Hi, Steven. I asked the question about the parallel between the late Roman republic and our own situation. Your response gave me something to think about, and I’m grateful for that. Given its opening statement, though, I think you understand the frustration of feeling like you have offered an open hand, only to have it slapped aside by those across the aisle. How do we move forward? I’m a firm believer in GRRM’s doing what’s right because the choice matters, but practical results also matter.

I think the problem is that we have a political culture that likes the idea of compromise in a rather gauzy, unreflective, moderate-isn’t-an-ideology way, but a political system that functions the complete opposite: Republican control of Congress in the 90s and 2010s was built on relentless opposition to Democratic presidents who were more than eager to do the bipartisan grand bargain thing, and vice-versa Democratic control of Congress in the mid-00s was built on opposition to W. and the war. 

And you can see why – the structure of the government (from federalism to separation of powers to bicameralism to midterm elections and on and on) makes getting things done extremely hard and makes opposition very easy, but our electorate expects the party in party to govern responsibly and political parties to compromise, but votes to punish the party in power (and rewards the opposition) when gridlock happens. 

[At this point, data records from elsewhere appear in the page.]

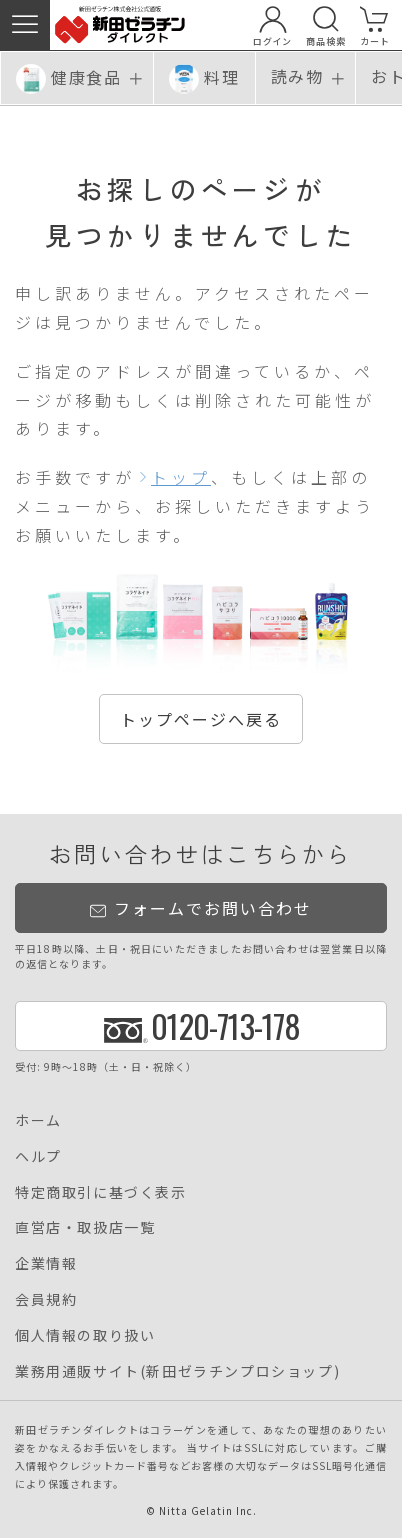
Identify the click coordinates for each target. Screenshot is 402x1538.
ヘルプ (38, 1156)
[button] (25, 25)
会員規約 (46, 1299)
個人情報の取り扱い (85, 1335)
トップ (181, 477)
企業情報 (46, 1263)
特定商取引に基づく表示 (101, 1192)
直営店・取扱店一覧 (85, 1227)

So one of two things needs to happen to eliminate this frustration: we either need to adopt a system that genuinely allows for majority rule – eliminate the filibuster, abolish or reform the Senate so it’s not so horribly anti-proportional, align elections and voting procedures to provide a clear popular mandate – and then adopt a political culture that holds the majority party responsible for governing and the minority responsible for opposition, or we need to rewrite the system in such a way that both requires and allows for compromise – which would probably look like a highly-proportional parliamentary system with lots of political parties forming governing coalitions.